📜 ⬆️ ⬇️

Do-it-yourself audio codec

current edition of the article on the Makeloft website

I think that for many people , lossy audio compression resembles a magical black box, where in a surprisingly complex way using mathematical alchemy, data is compressed due to loss of redundant information, poorly distinguished or inaudible human ear, and, as a result, some reduction in recording quality. However, immediately assess the materiality of such losses and understand their essence is not very easy. But today we will try to find out what is the matter there and thanks to what a similar data compression process is possible dozens of times ...

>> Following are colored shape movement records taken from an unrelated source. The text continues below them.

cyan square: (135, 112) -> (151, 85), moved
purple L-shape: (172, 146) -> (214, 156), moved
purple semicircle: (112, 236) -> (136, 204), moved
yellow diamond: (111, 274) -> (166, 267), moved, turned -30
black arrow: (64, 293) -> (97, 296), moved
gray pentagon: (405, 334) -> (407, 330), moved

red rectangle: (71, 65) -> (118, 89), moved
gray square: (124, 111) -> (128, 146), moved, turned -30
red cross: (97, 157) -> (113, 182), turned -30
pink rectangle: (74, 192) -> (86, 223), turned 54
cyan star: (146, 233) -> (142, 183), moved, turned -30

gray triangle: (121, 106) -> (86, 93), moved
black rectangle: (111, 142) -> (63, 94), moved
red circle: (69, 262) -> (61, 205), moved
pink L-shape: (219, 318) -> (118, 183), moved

It is time to remove the curtain, open the door and take a first look at the mysterious algorithm disturbing the minds and hearts, welcome to the exposing session !
')


An uncompressed audio stream is an array of integers ( C # short ), for example, coming from the microphone's buffer. It is a discrete set of amplitude values ​​of an analog signal taken at regular intervals (that is, with a certain sampling rate and level quantization).

image
* for simplicity, hereinafter we will consider the classic mono signal

If you immediately write this array to a file, then even a short time interval will turn out to be quite voluminous. It is clear that, apparently, in such a streaming signal contains a lot of redundant data, so the question arises how to select the right and remove the redundant? The answer is simple and harsh - use Fourier transform .

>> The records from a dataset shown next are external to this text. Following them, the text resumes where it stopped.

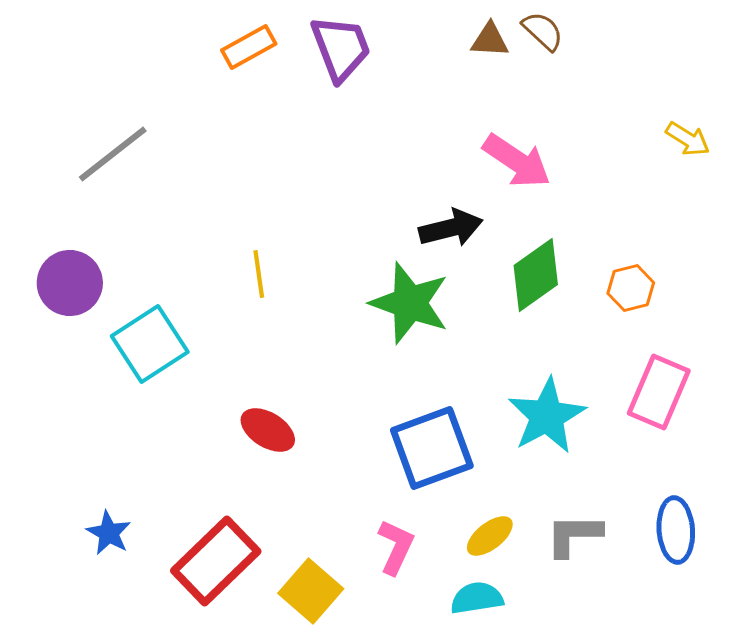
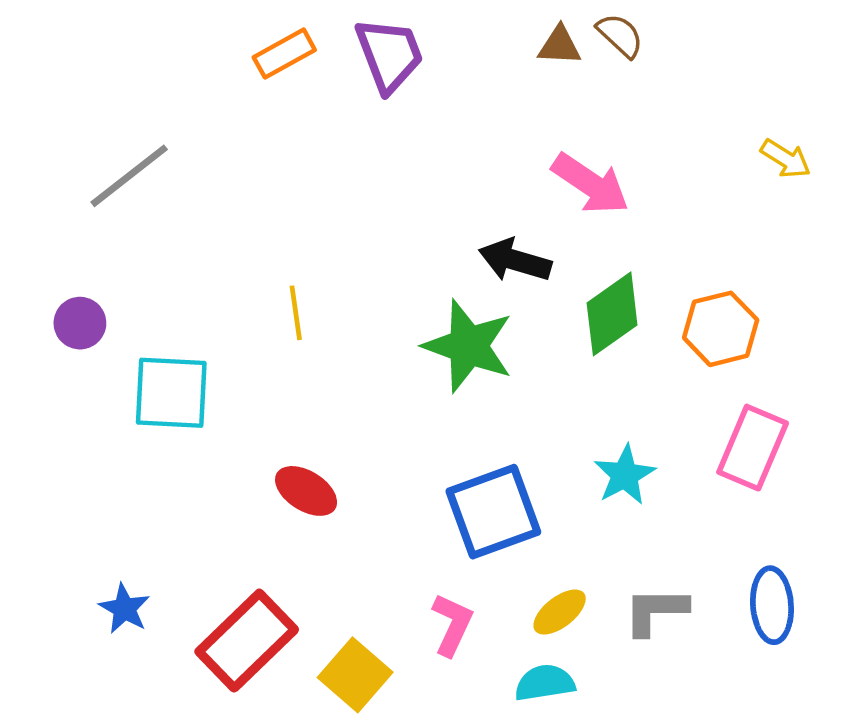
black arrow: (451, 228) -> (515, 260), turned -150
purple circle: (70, 283) -> (80, 323), size x0.7
orange hexagon: (631, 288) -> (721, 329), size x1.4
cyan square: (150, 344) -> (171, 393), turned 36
cyan star: (547, 416) -> (625, 475), size x0.7

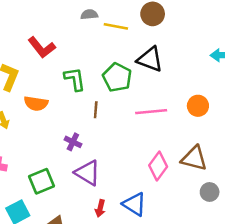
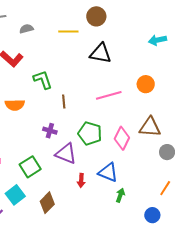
gray semicircle: (89, 14) -> (26, 29), moved
green pentagon: (117, 77) -> (90, 133), moved

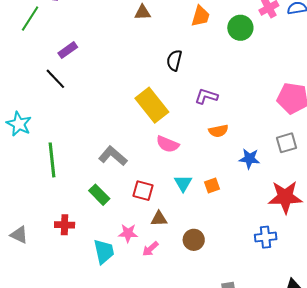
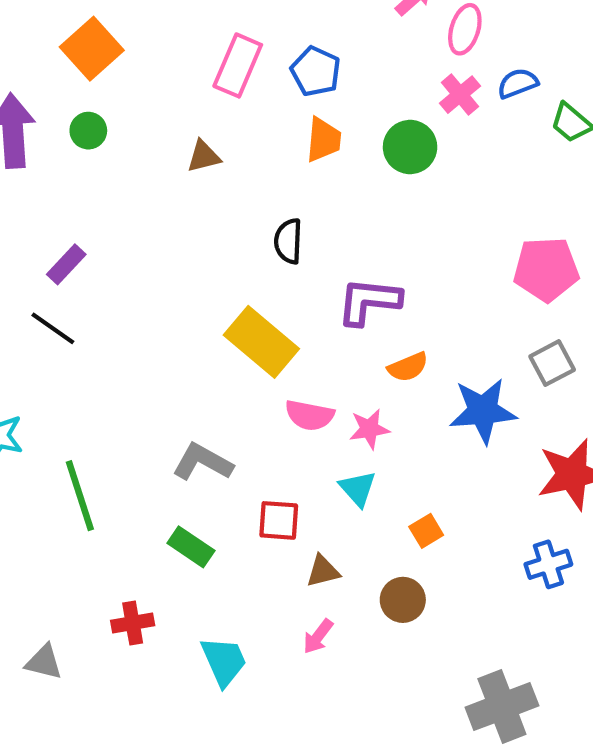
purple L-shape: (206, 96) -> (369, 301), size x1.4
blue star: (249, 159) -> (483, 411), size x1.5
orange square: (212, 186) -> (426, 531), moved
pink star: (128, 233) -> (369, 429), moved

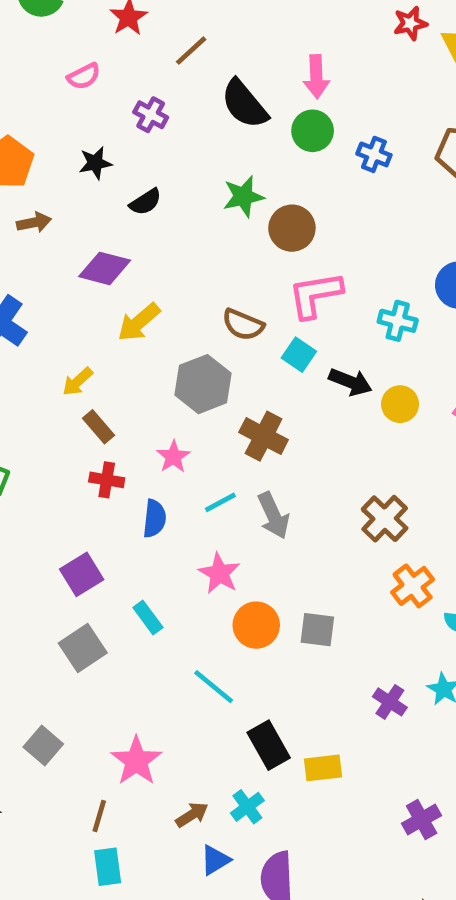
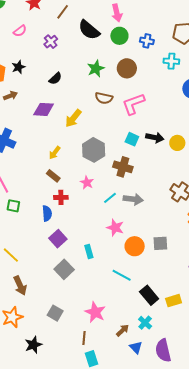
purple cross: (151, 115) -> (51, 42), turned 32
black star: (95, 163) -> (18, 67), moved
brown circle: (292, 228) -> (127, 68), moved
cyan cross: (398, 321) -> (171, 61), moved
yellow arrow: (139, 322) -> (73, 118), moved
brown semicircle: (243, 325) -> (104, 98), moved
cyan square: (299, 355) -> (132, 139), moved
yellow arrow: (78, 382) -> (55, 153), moved
gray arrow: (273, 515) -> (133, 199), turned -48
blue semicircle: (154, 519) -> (47, 213), moved
cyan rectangle: (148, 617) -> (89, 252), turned 32
blue triangle: (215, 860) -> (136, 347), turned -32

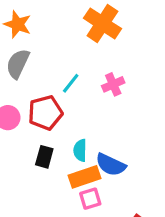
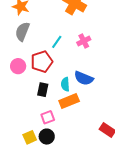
blue semicircle: (111, 165) -> (84, 78), moved
pink square: (90, 199) -> (48, 117), moved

Yes, the very thing that we regularly talk about at technical universities and that, we successfully manage to forget. However, it does not matter - we study the introductory presentation and read the article , where the issue is considered in more than detail. We only need the algorithm itself, the size of which is only 32 lines of C # code.

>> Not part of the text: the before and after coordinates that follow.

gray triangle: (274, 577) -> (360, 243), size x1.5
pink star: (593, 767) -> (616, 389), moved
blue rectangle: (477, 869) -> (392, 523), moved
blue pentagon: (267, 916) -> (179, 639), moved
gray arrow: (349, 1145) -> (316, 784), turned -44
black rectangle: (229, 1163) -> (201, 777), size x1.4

public static Complex[] DecimationInTime(this Complex[] frame, bool direct) { if (frame.Length == 1) return frame; var frameHalfSize = frame.Length >> 1; // frame.Length/2 var frameFullSize = frame.Length; var frameOdd = new Complex[frameHalfSize]; var frameEven = new Complex[frameHalfSize]; for (var i = 0; i < frameHalfSize; i++) { var j = i << 1; // i = 2*j; frameOdd[i] = frame[j + 1]; frameEven[i] = frame[j]; } var spectrumOdd = DecimationInTime(frameOdd, direct); var spectrumEven = DecimationInTime(frameEven, direct); var arg = direct ? -DoublePi / frameFullSize : DoublePi / frameFullSize; var omegaPowBase = new Complex(Math.Cos(arg), Math.Sin(arg)); var omega = Complex.One; var spectrum = new Complex[frameFullSize]; for (var j = 0; j < frameHalfSize; j++) { spectrum[j] = spectrumEven[j] + omega * spectrumOdd[j]; spectrum[j + frameHalfSize] = spectrumEven[j] - omega * spectrumOdd[j]; omega *= omegaPowBase; } return spectrum; } 

The conversion is applied to small portions of the signal — frames with a number of samples of a power of two, which is usually 1024 , 2048 , 4096 . With a standard sampling rate of 44100 Hz , which, according to the Kotelnikov-Nyquist-Shannon theorem, allows to restore the original signal without distortion with a maximum frequency in the spectrum up to 22050 Hz , which corresponds to the maximum frequency threshold of hearing of the human ear, these passages are equivalent in duration to approximately 23 , 46 and 93 ms, respectively. Then we get an array of complex numbers (of the same length as the frame), which contains information about the phase and frequency spectra of a given fragment of the signal. The resulting array consists of two mirror parts-copies, so only half of its elements have real information content.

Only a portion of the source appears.